> TASK GOAL:
Present exactly, and only, the lines running from the line that contains "w komentarzach nie" through the end of the entries below.

(Extracted page text data)
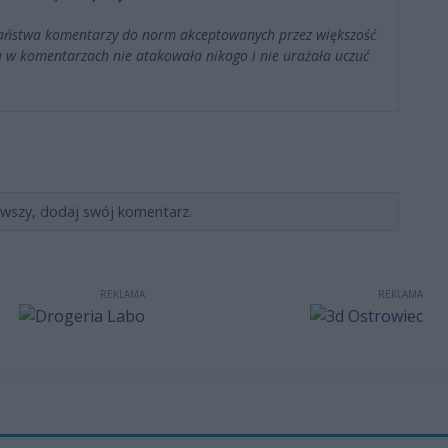
Państwa komentarzy do norm akceptowanych przez większość
 w komentarzach nie atakowała nikogo i nie urażała uczuć
rwszy, dodaj swój komentarz.
REKLAMA
REKLAMA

> TASK ANSWER:
 w komentarzach nie atakowała nikogo i nie urażała uczuć
rwszy, dodaj swój komentarz.
REKLAMA
REKLAMA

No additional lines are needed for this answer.